Traders in India recently held widespread protests across the nation where they burned Chinese products on the street. They wanted their country to boycott Chinese products since Beijing blocked India’s attempt at the United Nations to blacklist a wanted Pakistani terrorist named Masood Azhar.
Burning Chinese goods
Masood Azhar is the founder of the terror group Jaish-e-Mohammed (JeM), which was involved in a suicide bomb attack against the Indian paramilitary force in February this year. Forty officers lost their lives in the attack. At India’s request, the United Nations Security Council moved to blacklist Azhar. But there was a major hurdle — China blocked the blacklisting attempt, saying that it needs more time to “study” the issue.
This infuriated Indians who have been trying to get the person responsible for the deaths of their officers. As a result, the Confederation of All India Traders (CAIT) held a protest in which Chinese manufactured mobile phones, fax machines, laptops, and toys were burned. CAIT has about 60 million members across the nation.
In addition to venting frustration against Beijing’s decision at the UN, traders also asked the Indian government to limit the import of Chinese goods. Traders say that most products from China come at very cheap prices due to unfair trade practices. As such, Indian manufacturers are unable to compete with them when it comes to pricing.
“When such material which are grossly undervalued come to the port, custom duty is paid at a very low price. Also IGST [international goods and services tax] is paid at a very lower price and then this material goes into grey market and is sold at very competitive prices as compared to Indian goods where GST is paid at full amount,” CAIT said in a statement (QZ).
Even though some traders asked for a complete ban on Chinese products, experts do not see that happening. However, the government might consider increasing tariffs on certain products to send Beijing a message that acting against the security interests of the country can damage the business prospects of Chinese companies.

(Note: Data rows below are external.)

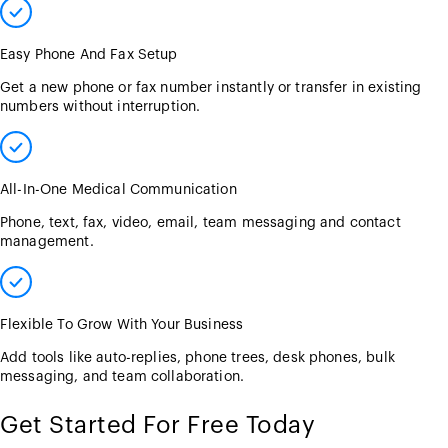
Easy Phone And Fax Setup
Get a new phone or fax number instantly or transfer in existing
numbers without interruption.
All-In-One Medical Communication
Phone, text, fax, video, email, team messaging and contact
management.
Flexible To Grow With Your Business
Add tools like auto-replies, phone trees, desk phones, bulk
messaging, and team collaboration.
Get Started For Free Today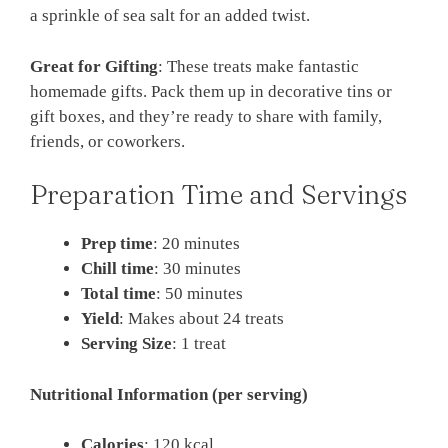
a sprinkle of sea salt for an added twist.
Great for Gifting
: These treats make fantastic
homemade gifts. Pack them up in decorative tins or
gift boxes, and they’re ready to share with family,
friends, or coworkers.
Preparation Time and Servings
Prep time
: 20 minutes
Chill time
: 30 minutes
Total time
: 50 minutes
Yield
: Makes about 24 treats
Serving Size
: 1 treat
Nutritional Information (per serving)
Calories
: 120 kcal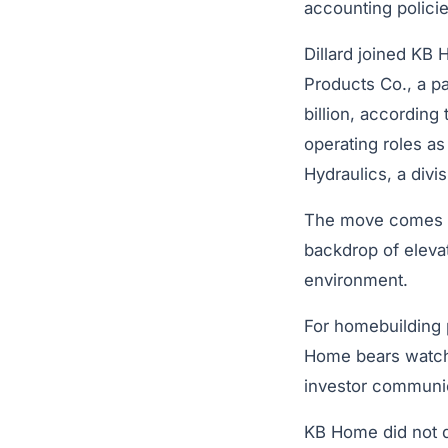
accounting policie
Dillard joined KB
Products Co., a p
billion, accordin
operating roles a
Hydraulics, a divi
The move comes as
backdrop of eleva
environment.
For homebuilding p
Home bears watchi
investor communic
KB Home did not d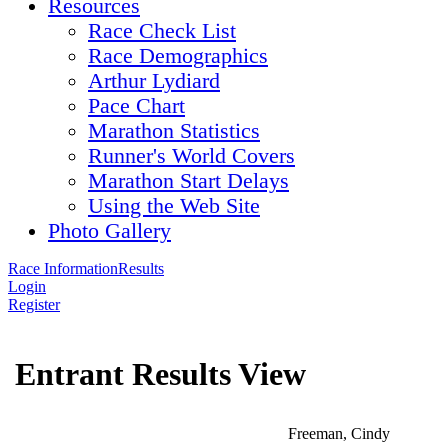
Resources
Race Check List
Race Demographics
Arthur Lydiard
Pace Chart
Marathon Statistics
Runner's World Covers
Marathon Start Delays
Using the Web Site
Photo Gallery
Race Information
Results
Login
Register
Entrant Results View
Freeman, Cindy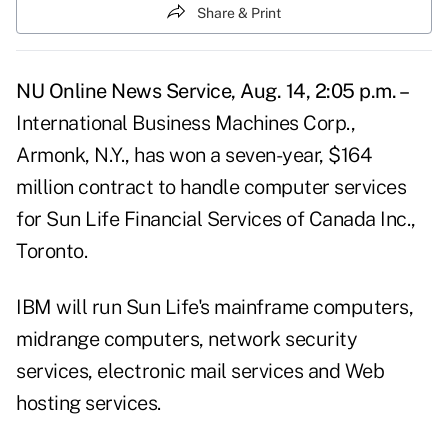
Share & Print
NU Online News Service, Aug. 14, 2:05 p.m. –
International Business Machines Corp.,
Armonk, N.Y., has won a seven-year, $164
million contract to handle computer services
for Sun Life Financial Services of Canada Inc.,
Toronto.
IBM will run Sun Life's mainframe computers,
midrange computers, network security
services, electronic mail services and Web
hosting services.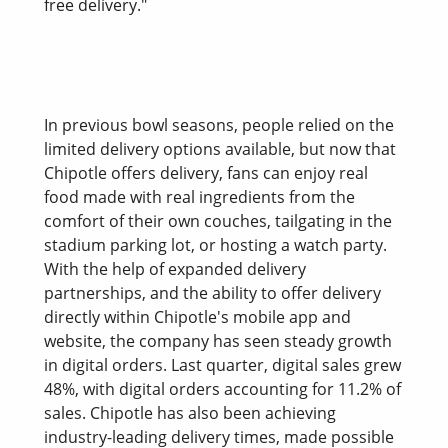
free delivery."
In previous bowl seasons, people relied on the
limited delivery options available, but now that
Chipotle offers delivery, fans can enjoy real
food made with real ingredients from the
comfort of their own couches, tailgating in the
stadium parking lot, or hosting a watch party.
With the help of expanded delivery
partnerships, and the ability to offer delivery
directly within Chipotle's mobile app and
website, the company has seen steady growth
in digital orders. Last quarter, digital sales grew
48%, with digital orders accounting for 11.2% of
sales. Chipotle has also been achieving
industry-leading delivery times, made possible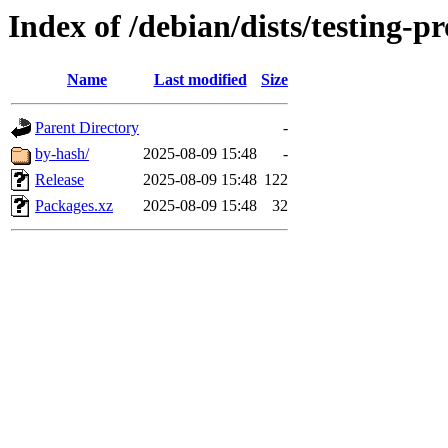
Index of /debian/dists/testing-p
Name
Last modified
Size
Parent Directory
-
by-hash/
2025-08-09 15:48
-
Release
2025-08-09 15:48
122
Packages.xz
2025-08-09 15:48
32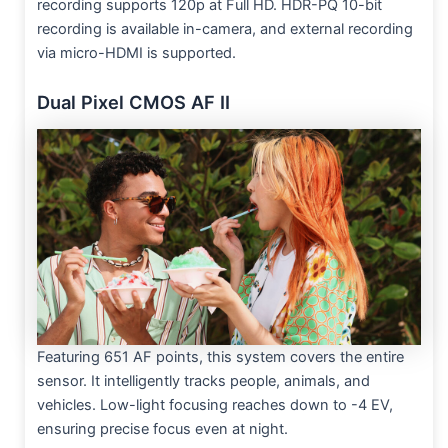
recording supports 120p at Full HD. HDR-PQ 10-bit
recording is available in-camera, and external recording
via micro-HDMI is supported.
Dual Pixel CMOS AF II
Featuring 651 AF points, this system covers the entire
sensor. It intelligently tracks people, animals, and
vehicles. Low-light focusing reaches down to -4 EV,
ensuring precise focus even at night.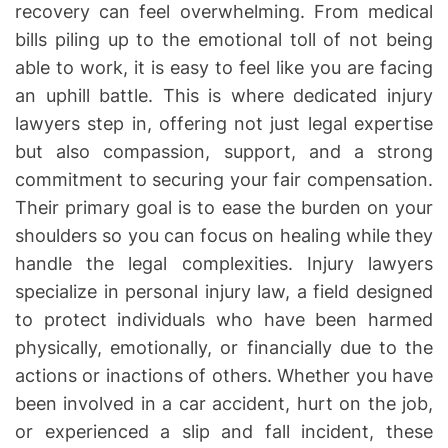
recovery can feel overwhelming. From medical
h
e
o
bills piling up to the emotional toll of not being
r
able to work, it is easy to feel like you are facing
an uphill battle. This is where dedicated injury
lawyers step in, offering not just legal expertise
but also compassion, support, and a strong
commitment to securing your fair compensation.
Their primary goal is to ease the burden on your
shoulders so you can focus on healing while they
handle the legal complexities. Injury lawyers
specialize in personal injury law, a field designed
to protect individuals who have been harmed
physically, emotionally, or financially due to the
actions or inactions of others. Whether you have
been involved in a car accident, hurt on the job,
or experienced a slip and fall incident, these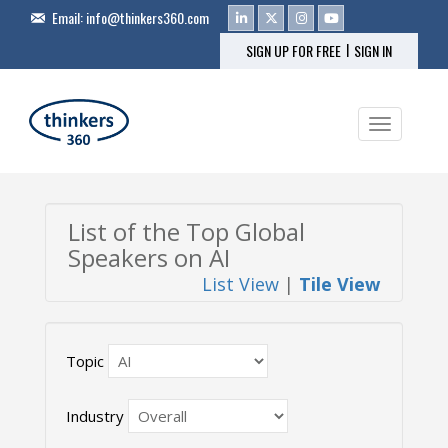
Email:
info@thinkers360.com
|
SIGN UP FOR FREE
SIGN IN
Toggle na
List of the Top Global
Speakers on AI
List View
|
Tile View
Topic
Industry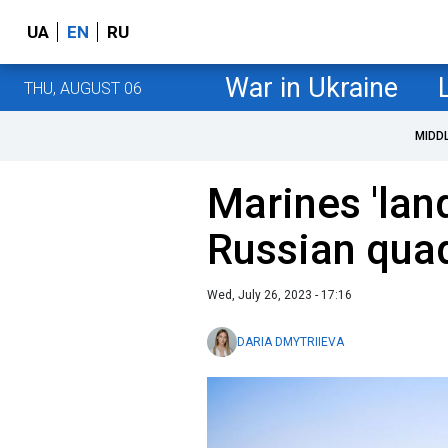
UA
EN
RU
War in Ukraine
THU, AUGUST 06
MIDD
Marines 'lan
Russian quad
Wed, July 26, 2023 - 17:16
DARIA DMYTRIIEVA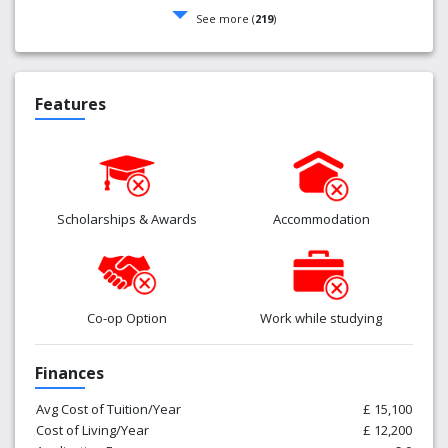
See more (
219
)
Features
Scholarships & Awards
Accommodation
Co-op Option
Work while studying
Finances
Avg Cost of Tuition/Year
£ 15,100
Cost of Living/Year
£ 12,200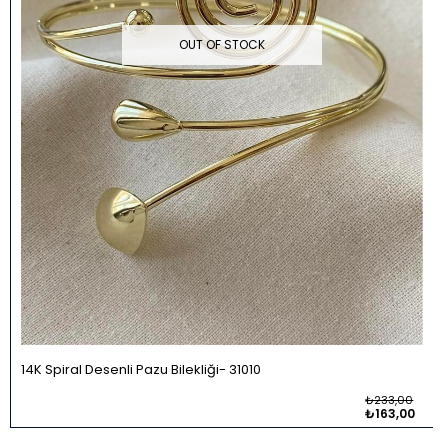
OUT OF STOCK
14K Spiral Desenli Pazu Bilekliği
31010
₺233,00
₺163,00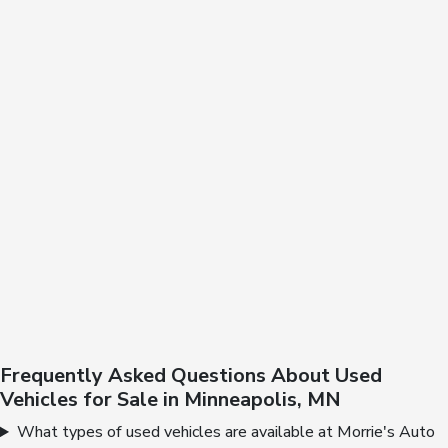
Frequently Asked Questions About Used
Vehicles for Sale in Minneapolis, MN
What types of used vehicles are available at Morrie's Auto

The Indian government could also consider providing tax incentives to local manufacturers so that Indian products get priced competitively against Chinese ones in the future.
India has tremendous potential in the manufacturing sector and even beats China when it comes to labor costs. India’s labor cost in 2015 was estimated to be US$1.72/hour. The Chinese charged almost two to three times the figure. Despite this advantage in labor cost, India has lagged behind China in developing a robust manufacturing industry mostly because of poor economic planning.
India’s infrastructure is considerably below par. The lack of a well-developed transportation network of roads, airports, and shipping ports means that products manufactured in India incur heavy transportation costs. Cutting down logistics costs from 14 percent to 9 percent of GDP would result in savings to the tune of US$50 billion. This would essentially make products cheaper and more competitive both in the domestic and international markets.
“The scale of manufacturing in India needs to be increased, but that cannot happen by catering to the domestic market alone. Companies need to be able to tap global markets, for which India needs a strong policy that provides incentives for export of electronics goods. This will create the scale that will attract FDI into the country from global electronics component manufacturers and create jobs,” according to The Economic Times.
India also needs to develop an efficient dispute resolving mechanism for contracts. While it takes about six months for a business dispute to be settled in Singapore, it takes almost four years for the same dispute to get resolved in India. Such lethargy only keeps manufacturers away from setting up shop in the country.